“Con, who you got?” the girl asked. For whatever reason, Con had a weird credibility with all the kids who frequented the shop. Maybe it was because she rarely left the studio and that mysterious obsessiveness made her cool with kids desperate for something to be obsessed about. She appreciated how little any of them seemed to care that she was a clone. It made her hopeful for the future.
“Yeah, who?” the Trent Reznor fan said.
“And don’t say Bowie,” the girl admonished. “You say Bowie for everything.”
Con gave the girl a guilty-as-charged shrug, and the teens all laughed.
“Well,” Con said thoughtfully, remembering old arguments in the back of the van. “My old friend Tommy Diop would have said Billy Preston.”
“Who?” the first boy demanded.
“The fifth Beatle. Played that great electric piano on ‘Don’t Let Me Down,’” the girl said, rolling her eyes, which did not go over big with the boys.
“But who do you think?” the Trent Reznor fan asked, which quieted the others.
“Well, for my money, it was Tommy Diop. Man, could he play.”
“Who’s that?” they all asked.
“He was in a band called Awaken the Ghosts,” Con said, picturing the delighted grin on Tommy’s face whenever he played. Even during their most serious songs, which drove Zhi around the bend.
The kids looked among themselves, none recognizing the name. It wasn’t surprising, but still, Con felt a little sad. Zhi Duan, Hugh Balzan, Tommy Diop—her friends, her bandmates. They’d lived. They’d dreamed. They’d died. And already their memory was fading. Con thought about setting the teenagers straight, but for what? Most of life is lived to be forgotten.
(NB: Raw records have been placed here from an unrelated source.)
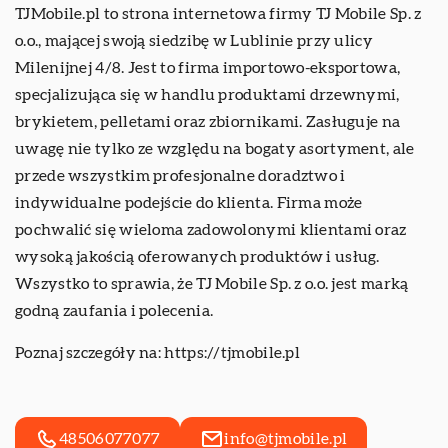
TJMobile.pl to strona internetowa firmy TJ Mobile Sp. z
o.o., mającej swoją siedzibę w Lublinie przy ulicy
Milenijnej 4/8. Jest to firma importowo-eksportowa,
specjalizująca się w handlu produktami drzewnymi,
brykietem, pelletami oraz zbiornikami. Zasługuje na
uwagę nie tylko ze względu na bogaty asortyment, ale
przede wszystkim profesjonalne doradztwo i
indywidualne podejście do klienta. Firma może
pochwalić się wieloma zadowolonymi klientami oraz
wysoką jakością oferowanych produktów i usług.
Wszystko to sprawia, że TJ Mobile Sp. z o.o. jest marką
godną zaufania i polecenia.
Poznaj szczegóły na:
https://tjmobile.pl
48506077077
info@tjmobile.pl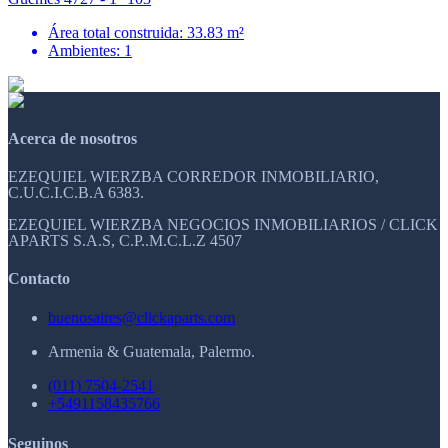
Área total construida: 33.83 m²
Ambientes: 1
Acerca de nosotros
EZEQUIEL WIERZBA CORREDOR INMOBILIARIO,
C.U.C.I.C.B.A 6383.
EZEQUIEL WIERZBA NEGOCIOS INMOBILIARIOS / CLICK
APARTS S.A.S, C.P..M.C.L.Z 4507
Contacto
buenosaires@clickaparts.com
Armenia & Guatemala, Palermo.
(011) 7504-2541
+5491158435766
Seguinos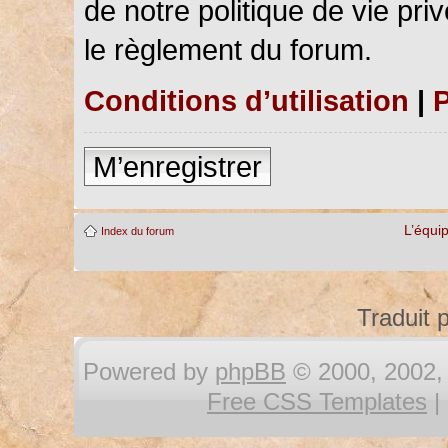
de notre politique de vie pri
le règlement du forum.
Conditions d’utilisation
|
P
M’enregistrer
L’équi
Index du forum
Traduit 
Powered by
phpBB
© 2000, 2002, 
Free CSS Templates
|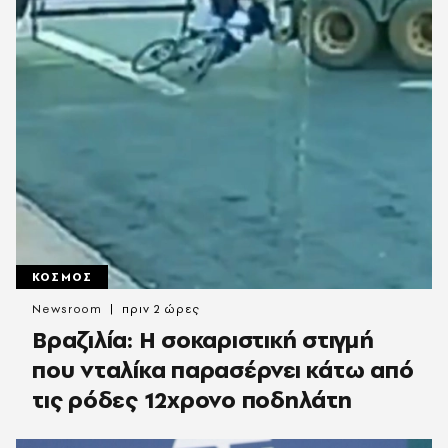
ΚΟΣΜΟΣ
Newsroom
πριν 2 ώρες
Βραζιλία: Η σοκαριστική στιγμή
που νταλίκα παρασέρνει κάτω από
τις ρόδες 12χρονο ποδηλάτη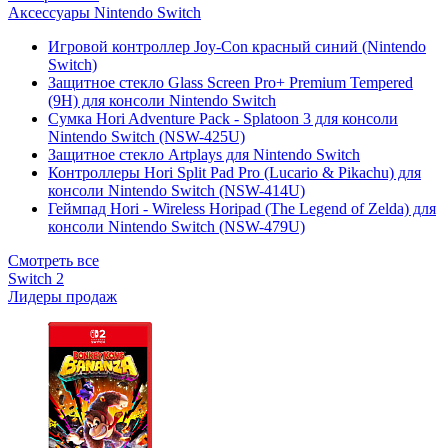
Аксессуары Nintendo Switch
Игровой контроллер Joy-Con красный синий (Nintendo
Switch)
Защитное стекло Glass Screen Pro+ Premium Tempered
(9H) для консоли Nintendo Switch
Сумка Hori Adventure Pack - Splatoon 3 для консоли
Nintendo Switch (NSW-425U)
Защитное стекло Artplays для Nintendo Switch
Контроллеры Hori Split Pad Pro (Lucario & Pikachu) для
консоли Nintendo Switch (NSW-414U)
Геймпад Hori - Wireless Horipad (The Legend of Zelda) для
консоли Nintendo Switch (NSW-479U)
Смотреть все
Switch 2
Лидеры продаж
That was the way of things, cruel though it felt when it was your life that would be lost.
Still, she figured there was always a chance that one of these kids would go home and look up the band. Then, curious or even bored, they would listen to a few of the old songs. Maybe like them enough to share them with friends. Or maybe they were teenagers with other things to worry about, and they’d forget this conversation the moment they left the store. Either way, it had no effect on the lives that her friends had led. If you lived your life to be remembered when you were gone, you were wasting your time.
When the kids left, Con went back to her notebook. The album she’d been envisioning since the crash had grown far beyond its initial scope. She’d pared the song list down to two twelve-track collections. The first was composed of songs that her original had written and recorded before her death. The second twelve were all songs influenced by her experience since her download. She thought the two halves worked well together, bookends on the twin lives she’d led. Hopefully people would listen with an open mind. She still had a childlike belief in music’s ability to bridge even the bitterest divides.
With a little luck, she’d live long enough to hear it played from start to finish. If not, she trusted Stephie to finish it for her. There was so much left to do—she hadn’t even settled on a title. For a while, she’d toyed with Coda, but that felt a little on the nose. Then Constants, but she didn’t want her final contribution to the world to be a bad pun. Lately, she’d been thinking about calling it Awaken the Ghosts, but she hadn’t run it by Stephie, who should have a say. Why were titles so hard?
When the shopkeeper’s bell above the front door jingled, Con glanced up to see if the customer looked the sort to buy three guitars. Well, he could certainly afford it, but she didn’t take him for the musical type.
“Hello, Mr. Gaddis. I was wondering when you’d show up,” she said.
“Hello, Constance,” he said, shaking off the rain. “Honestly, I’ve been meaning to get down here sooner, but things have been so busy. Brooke took a leave of absence from the company, and the board asked me to step in for her.”
Con put down her pen but didn’t stand up from the stool behind the counter. It felt important to remain still and let him come to her. “Strange to see you this far south without an armed escort.”
“Well, a lot has changed,” Gaddis said.
“Congratulations on winning your case.”
“Thank you, but it’s really all our case, isn’t it?” Gaddis replied with the gravitas of a seasoned politician, but she supposed it was true. In a stunning five-to-four decision, the Supreme Court had ruled for the plaintiff in the case Gaddis v. Virginia. In finding that the clone of Vernon Gaddis was also the person Vernon Gaddis, it had swept aside the patchwork of state anti-clone laws and extended federal protections to all clones. The decision had thrown the country into an uproar that seemed far from being over. Children of Adam had seen its membership rolls triple virtually overnight. Con hadn’t heard from Franklin Butler, not even a thank-you note for the idea. He was everywhere these days in full crusader and firebrand mode, vowing not to rest until the travesty of this ruling was overturned, and the original sin of human cloning was cleansed from America’s soul. There were even whispers of a run for president in ’44.